--- START ---

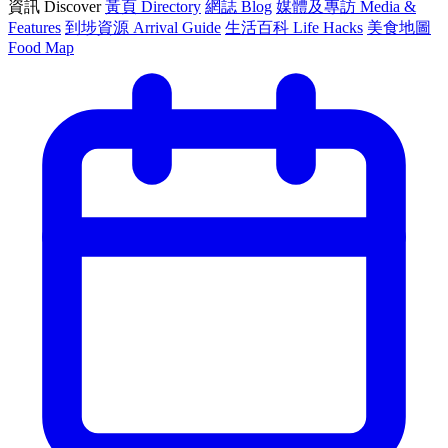
資訊 Discover
黃頁 Directory
網誌 Blog
媒體及專訪 Media &
Features
到埗資源 Arrival Guide
生活百科 Life Hacks
美食地圖
Food Map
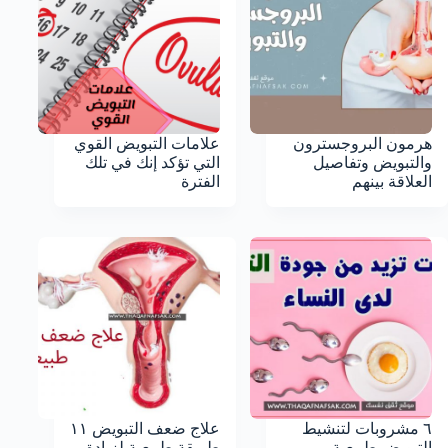
هرمون البروجسترون
علامات التبويض القوي
والتبويض وتفاصيل
التي تؤكد إنك في تلك
العلاقة بينهم
الفترة
٦ مشروبات لتنشيط
علاج ضعف التبويض ١١
التبويض طبيعية
طريقة طبيعية لزيادة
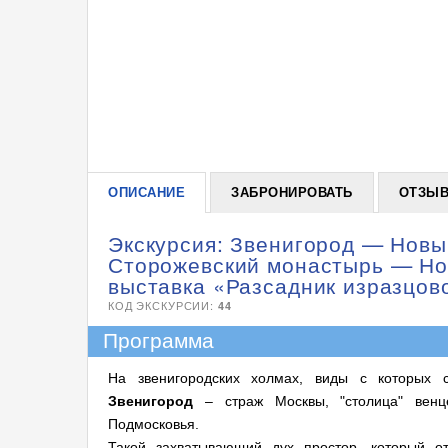
ОПИСАНИЕ
ЗАБРОНИРОВАТЬ
ОТЗЫВ
Экскурсия: Звенигород — Новы
Сторожевский монастырь — Но
выставка «Разсадник изразцово
КОД ЭКСКУРСИИ:
44
Программа
На звенигородских холмах, виды с которых 
Звенигород
– страж Москвы, "столица" венц
Подмосковья.
Такой захватывающий дух простор, который от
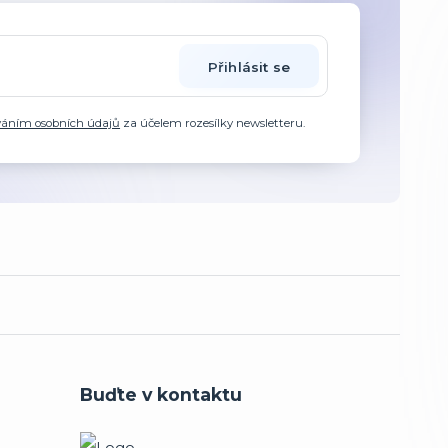
Přihlásit se
váním osobních údajů
za účelem rozesílky newsletteru.
Buďte v kontaktu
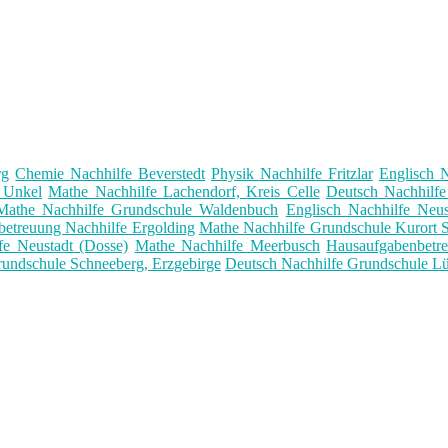
rg
Chemie Nachhilfe Beverstedt
Physik Nachhilfe Fritzlar
Englisch 
e Unkel
Mathe Nachhilfe Lachendorf, Kreis Celle
Deutsch Nachhilf
Mathe Nachhilfe Grundschule Waldenbuch
Englisch Nachhilfe Neus
etreuung Nachhilfe Ergolding
Mathe Nachhilfe Grundschule Kurort S
e Neustadt (Dosse)
Mathe Nachhilfe Meerbusch
Hausaufgabenbetr
rundschule Schneeberg, Erzgebirge
Deutsch Nachhilfe Grundschule L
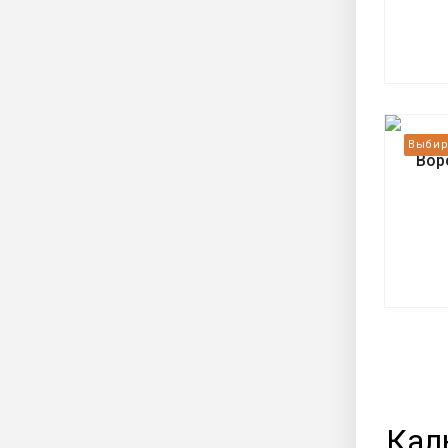
Вор
Кал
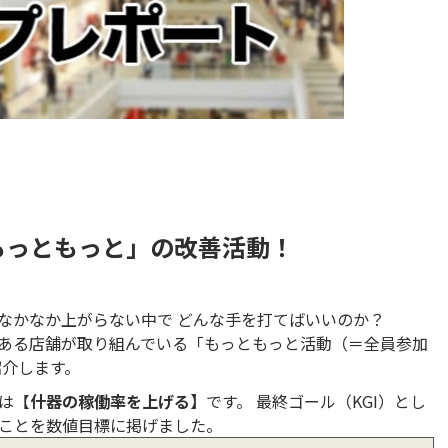
もっともっと」の改善活動！
なかなか上がらない中で どんな手を打てばいいのか？
ある店舗が取り組んでいる「もっともっと活動（＝全員参加
紹介します。
は【
什器の稼働率を上げる】
です。 最終ゴール（KGI）とし
ことを数値目標に掲げました。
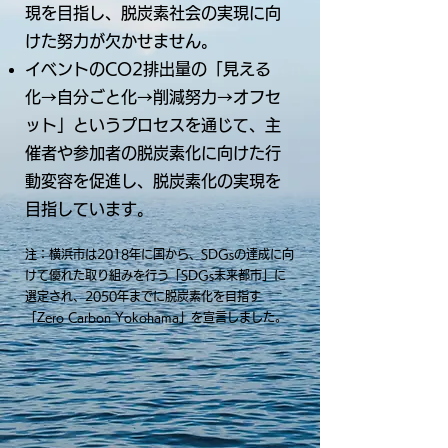
現を目指し、脱炭素社会の実現に向
けた努力が欠かせません。
イベントのCO2排出量の「見える
化→自分ごと化→削減努力→オフセ
ット」というプロセスを通じて、主
催者や参加者の脱炭素化に向けた行
動変容を促進し、脱炭素化の実現を
目指しています。
注：横浜市は2018年に国から、SDGsの達成に向
けて優れた取り組みを行う「SDGs未来都市」に
選定され、2050年までに脱炭素化を目指す
「Zero Carbon Yokohama」を宣言しました。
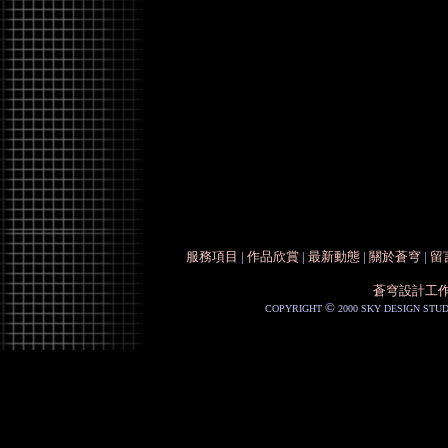
服務項目
|
作品欣賞
|
最新動態
|
關於蒼穹
|
留
蒼穹設計工
©
COPYRIGHT
2000 SKY DESIGN STUD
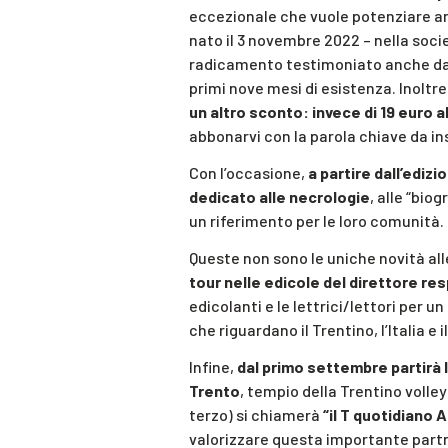
eccezionale che vuole potenziare an
nato il 3 novembre 2022 – nella soci
radicamento testimoniato anche dal 
primi nove mesi di esistenza. Inoltre
un altro sconto: invece di 19 euro 
abbonarvi con la parola chiave da ins
Con l’occasione,
a partire dall’ediz
dedicato alle necrologie
, alle “bio
un riferimento per le loro comunità.
Queste non sono le uniche novità all
tour nelle edicole del direttore re
edicolanti e le lettrici/lettori per u
che riguardano il Trentino, l’Italia e 
Infine,
dal primo settembre partirà 
Trento
, tempio della Trentino volley
terzo) si chiamerà
“il T quotidiano 
valorizzare questa importante partner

--- END ---

**REQUIREMENT**
Leaving out only the pictures, return the material above unchanged.

**TASK RESPONSE**
資訊 Discover
黃頁 Directory
網誌 Blog
媒體及專訪 Media &
Features
到埗資源 Arrival Guide
生活百科 Life Hacks
美食地圖
Food Map
هرمون البروجسترون
علامات التبويض القوي
والتبويض وتفاصيل
التي تؤكد إنك في تلك
العلاقة بينهم
الفترة
٦ مشروبات لتنشيط
علاج ضعف التبويض ١١
التبويض طبيعية
طريقة طبيعية لزيادة
ОПИСАНИЕ
ЗАБРОНИРОВАТЬ
ОТЗЫВ
Экскурсия: Звенигород — Новы
Сторожевский монастырь — Но
выставка «Разсадник изразцово
КОД ЭКСКУРСИИ:
44
Программа
На звенигородских холмах, виды с которых 
Звенигород
– страж Москвы, "столица" венц
Подмосковья.
Такой захватывающий дух простор, который от
Přihlásit se
váním osobních údajů
za účelem rozesílky newsletteru.
Buďte v kontaktu
rg
Chemie Nachhilfe Beverstedt
Physik Nachhilfe Fritzlar
Englisch 
e Unkel
Mathe Nachhilfe Lachendorf, Kreis Celle
Deutsch Nachhilf
Mathe Nachhilfe Grundschule Waldenbuch
Englisch Nachhilfe Neus
etreuung Nachhilfe Ergolding
Mathe Nachhilfe Grundschule Kurort S
e Neustadt (Dosse)
Mathe Nachhilfe Meerbusch
Hausaufgabenbetr
rundschule Schneeberg, Erzgebirge
Deutsch Nachhilfe Grundschule L
Вор
Кал
もっともっと」の改善活動！
なかなか上がらない中で どんな手を打てばいいのか？
ある店舗が取り組んでいる「もっともっと活動（＝全員参加
紹介します。
は【
什器の稼働率を上げる】
です。 最終ゴール（KGI）とし
ことを数値目標に掲げました。
現を目指し、脱炭素社会の実現に向
けた努力が欠かせません。
イベントのCO2排出量の「見える
化→自分ごと化→削減努力→オフセ
ット」というプロセスを通じて、主
催者や参加者の脱炭素化に向けた行
動変容を促進し、脱炭素化の実現を
目指しています。
注：横浜市は2018年に国から、SDGsの達成に向
けて優れた取り組みを行う「SDGs未来都市」に
選定され、2050年までに脱炭素化を目指す
「Zero Carbon Yokohama」を宣言しました。
服務項目
|
作品欣賞
|
最新動態
|
關於蒼穹
|
留
蒼穹設計工
©
COPYRIGHT
2000 SKY DESIGN STUD
eccezionale che vuole potenziare an
nato il 3 novembre 2022 – nella soci
radicamento testimoniato anche dal 
primi nove mesi di esistenza. Inoltre
un altro sconto: invece di 19 euro 
abbonarvi con la parola chiave da ins
Con l’occasione,
a partire dall’ediz
dedicato alle necrologie
, alle “bio
un riferimento per le loro comunità.
Queste non sono le uniche novità all
tour nelle edicole del direttore re
edicolanti e le lettrici/lettori per u
che riguardano il Trentino, l’Italia e 
Infine,
dal primo settembre partirà 
Trento
, tempio della Trentino volley
terzo) si chiamerà
“il T quotidiano 
valorizzare questa importante partner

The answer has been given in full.